Von Hellmuth Nordwig | 31.03.2009
    Sie sind ein Dreierteam: der Gleichgewichtssinn, das Gehirn und die Augen. Stimmt etwas nicht in deren Zusammenspiel, dann scheint sich die Welt um uns herum zu drehen. Am häufigsten ist der so genannte gutartige Lagerungsschwindel. Die Ursache: Kleine Kristalle in den Bogengängen des Innenohrs. Prof. Walter Paulus, Neurologe an der Universität Göttingen:

    "Der klassische Bericht von Patienten ist: Sie liegen nachts im Bett, drehen sich dann auf die andere Seite, und dann kommt es zu einem ausgesprochen unangenehmen, heftigen Schwindel über ungefähr zehn bis 30 Sekunden, der einfach nur dadurch entsteht, dass sie sich zwar schon umgedreht haben und alles richtig gemeldet worden ist, aber dann setzen sich diese Teilchen in Bewegung und rutschen an die tiefste Stelle. Das dauert ungefähr diese Zeit, und dabei meldet das Gleichgewichtsorgan eine Bewegung, obwohl längst schon keine mehr da ist."

    Diese Schwindelform lässt sich leicht behandeln. Eine bestimmte Abfolge von Kopf- und Körperdrehungen bewirkt, dass die Kristalle aus dem Gleichgewichtsorgan hinaus rutschen. Dann stimmt dessen Wahrnehmung wieder mit der des Auges überein. Vor dieser Therapie steht aber die genaue Diagnose durch einen Neurologen. Denn es gibt viele mögliche Ursachen für Schwindel. Eine davon ist lebensbedrohlich, nämlich eine Durchblutungsstörung des Gefäßes, das den Hirnstamm versorgt, der Basilararterie. Prof. Marianne Dieterich von der Universität München:

    "Deswegen sind die Neurologen trainiert, bei unklaren Fällen immer vom Schlimmsten auszugehen und schnell nachzuschauen, ob das nicht eine Durchblutungsstörung der Basilararterie sein könnte. Und wenn man das dann ausgeschlossen hat, was man sofort behandeln müsste, dann hat man ein bisschen mehr Zeit, um herauszufinden, wo bei dem Einzelnen der Schwindel herkommt, wenn es nicht am Hirnstamm liegt."

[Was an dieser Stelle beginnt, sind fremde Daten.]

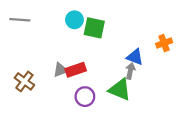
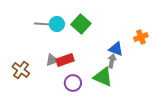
gray line: (20, 20) -> (43, 24), moved
cyan circle: (74, 20) -> (57, 24), moved
green square: (94, 28) -> (81, 24), turned 30

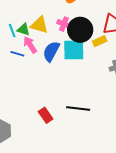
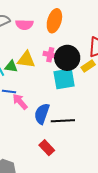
pink arrow: (30, 45) -> (20, 102), moved
blue semicircle: (51, 51) -> (42, 114), moved
black line: (78, 109) -> (63, 121), moved

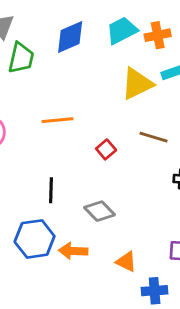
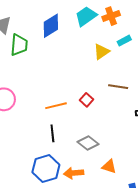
yellow triangle: (137, 84) -> (101, 52), size x0.7
orange line: (58, 120) -> (56, 106), moved
orange triangle: (126, 262) -> (109, 166), moved

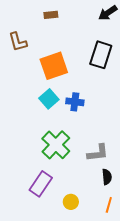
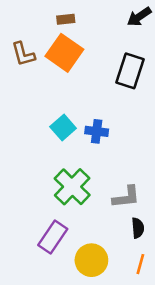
orange square: (54, 66) -> (64, 53), moved, turned -36
yellow circle: (71, 202) -> (91, 260), size x1.6

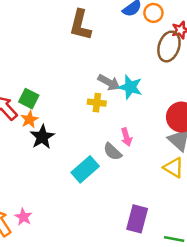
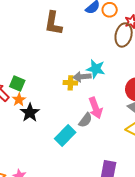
gray arrow: (109, 82) -> (82, 77), moved, turned 150
pink arrow: (126, 137) -> (95, 108), size x1.5
gray semicircle: (113, 152) -> (85, 120), turned -91

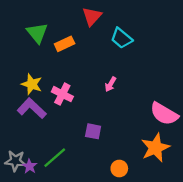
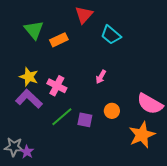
green line: (55, 158) -> (62, 117), moved
orange circle: (119, 169) -> (112, 111), moved

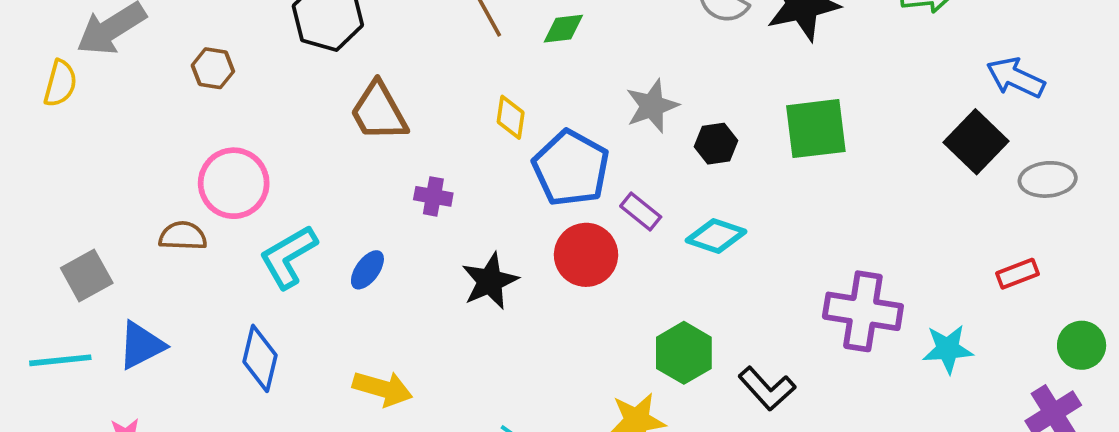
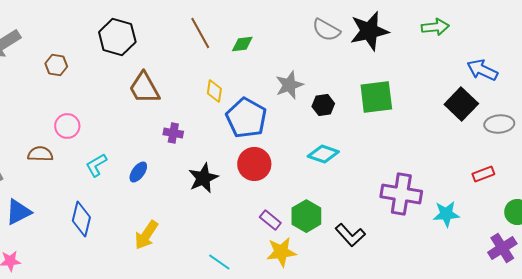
pink circle: (234, 183) -> (67, 126), size x0.7
purple rectangle: (641, 211) -> (270, 220), moved
cyan L-shape: (288, 257) -> (96, 165), size x0.7
yellow arrow: (382, 389) -> (146, 235), turned 108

    Marianne Dieterich leitet an der Neurologischen Uniklinik in München eine überregionale Schwindelambulanz. Mehr als 7000 Patienten sind dort in den vergangenen Jahren untersucht und behandelt worden. Die Statistik dieser Ambulanz zeigt: Bei etwa jedem sechsten Patienten hat der Schwindel keine körperliche Ursache.

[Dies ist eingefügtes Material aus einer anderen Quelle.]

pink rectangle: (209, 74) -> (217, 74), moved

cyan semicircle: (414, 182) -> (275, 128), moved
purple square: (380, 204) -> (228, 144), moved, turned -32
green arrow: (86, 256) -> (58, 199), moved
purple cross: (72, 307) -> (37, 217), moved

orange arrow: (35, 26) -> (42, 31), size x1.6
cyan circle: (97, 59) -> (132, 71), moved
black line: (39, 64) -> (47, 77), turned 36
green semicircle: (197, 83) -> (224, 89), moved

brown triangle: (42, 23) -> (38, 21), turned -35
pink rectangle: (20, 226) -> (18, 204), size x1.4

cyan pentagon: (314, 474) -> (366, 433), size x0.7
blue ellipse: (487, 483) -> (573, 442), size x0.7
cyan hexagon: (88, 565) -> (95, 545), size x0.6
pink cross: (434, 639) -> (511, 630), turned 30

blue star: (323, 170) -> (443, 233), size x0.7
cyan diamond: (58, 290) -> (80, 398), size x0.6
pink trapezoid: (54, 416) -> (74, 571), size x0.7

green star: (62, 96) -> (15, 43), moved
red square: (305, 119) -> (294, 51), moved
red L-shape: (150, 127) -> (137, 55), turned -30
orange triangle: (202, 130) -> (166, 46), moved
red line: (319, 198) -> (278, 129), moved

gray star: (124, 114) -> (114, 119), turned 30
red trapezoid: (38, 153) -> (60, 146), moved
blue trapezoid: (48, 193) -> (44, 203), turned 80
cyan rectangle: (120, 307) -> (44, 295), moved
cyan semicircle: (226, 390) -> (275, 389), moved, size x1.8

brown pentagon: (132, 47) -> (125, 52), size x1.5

    "Ein Teil dieser Patienten hat einen Dauerschwindel entwickelt, weil sie nach einem organischen Schwindel - sei es vom Innenohr ausgehend oder von den zentralen Bereichen im Gehirn - der geheilt ist, noch ängstlich und verunsichert sind oder eine depressive Stimmung entwickeln und wiederum diese psychologische Belastung zu Schwindelsymptomen führt."

    Dabei spannt der Patient die Muskeln so an, als wollte er auf Eis laufen. Hier können Verhaltenstherapie oder Angst lösende Medikamente helfen. Schwindel ist also nicht gleich Schwindel, und es gilt, die genaue Ursache herauszufinden. Zumal viele Betroffene sehr unter den Schwindelanfällen leiden, sagt Walter Paulus.

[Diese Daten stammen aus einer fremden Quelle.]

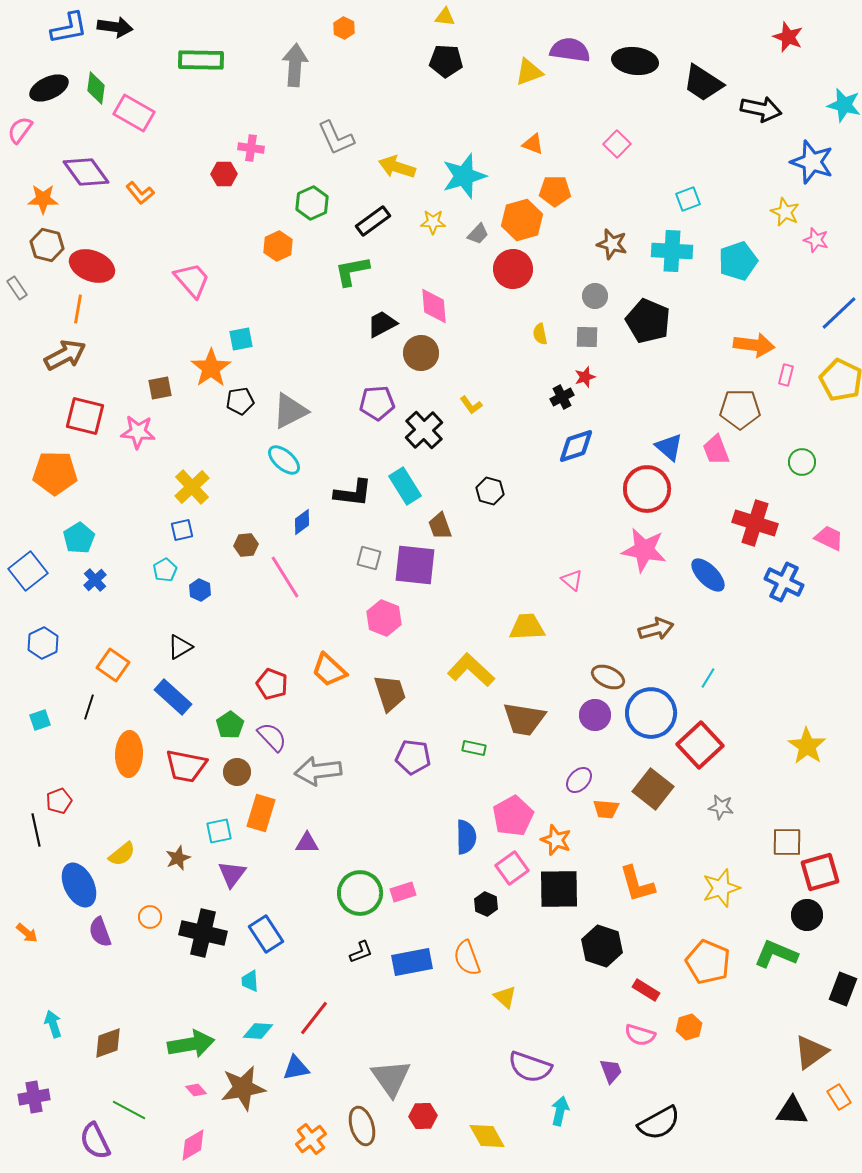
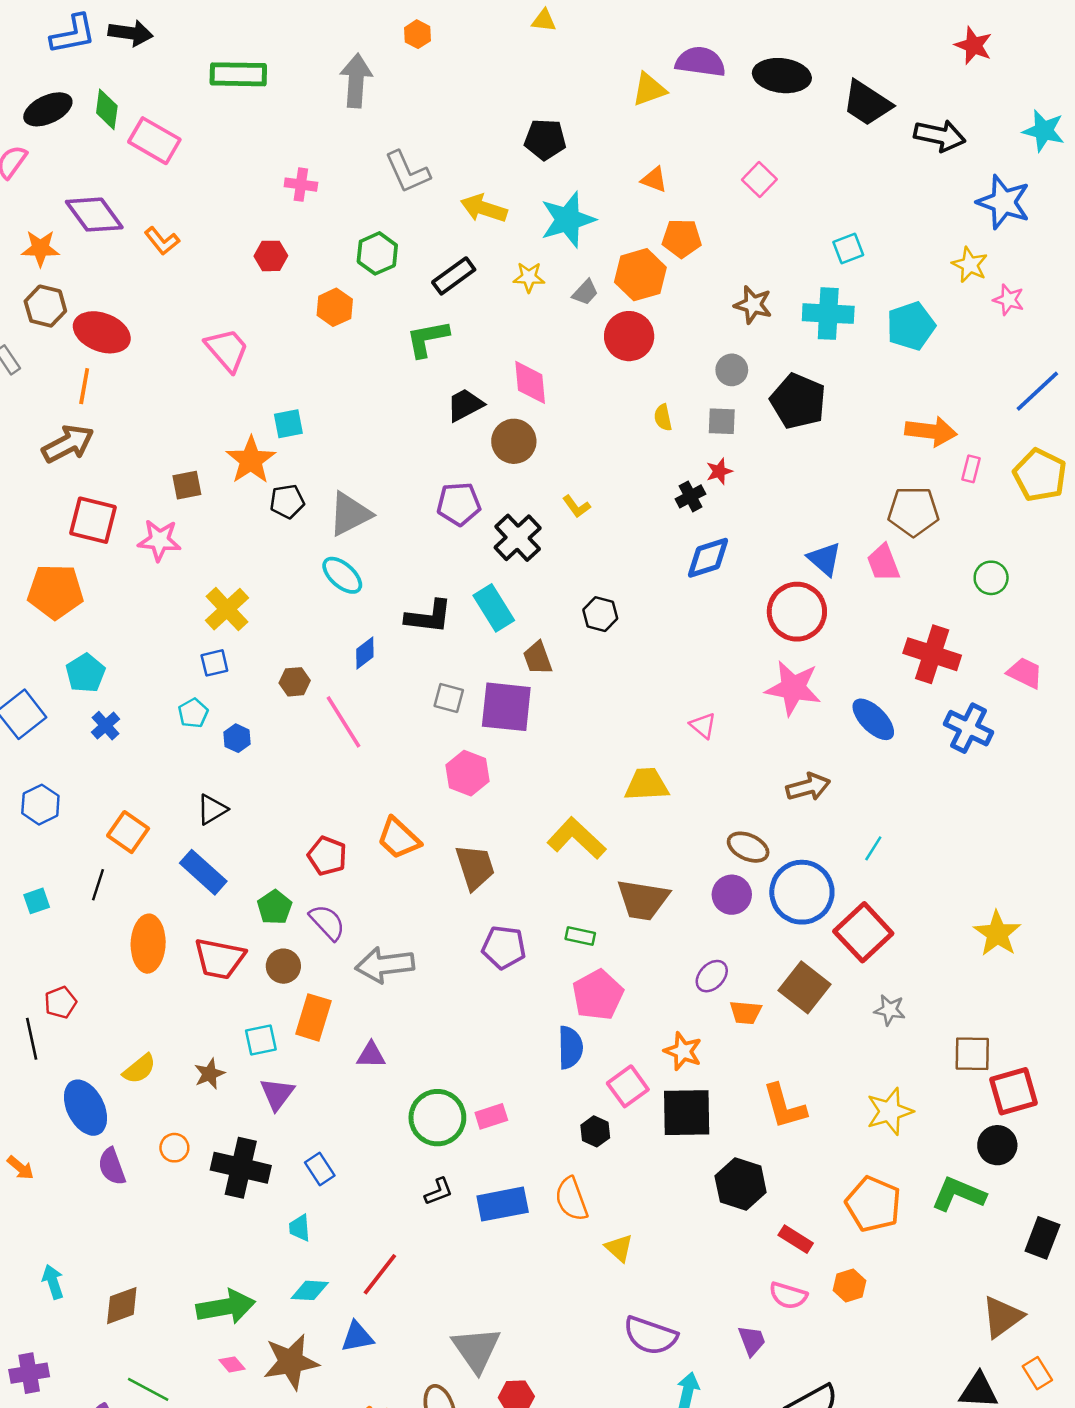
black pentagon: (446, 61) -> (545, 139), moved
red hexagon: (224, 174) -> (271, 256), moved
pink pentagon: (513, 816) -> (598, 995), moved
blue rectangle: (266, 934) -> (320, 1169), size x0.7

    "Der Leidensdruck bei vielen Schwindelpatienten ist auch deswegen hoch, weil man es auch ärztlicherseits nicht so gut nachweisen kann: Viele dieser Schwindelformen treten nur ab und zu auf. Wir sind in der Diagnostik sicher, wenn wir den Patienten während des Schwindels untersuchen können. Im Intervall ist es auch für die Ärzte schwieriger."

    Die Münchner Experten haben deshalb ein Schwindeltagebuch entwickelt. Dort soll der Patient dokumentieren, in welchen Situationen ihm schwindelig wird und welche Beschwerden noch dazu kommen. So ist es für die Ärzte leichter, die Ursache einzugrenzen und zu behandeln. Diese Therapie ist häufig interdisziplinär. Neben den Neurologen sind auch HNO-Ärzte, Psychologen und Krankengymnasten beteiligt.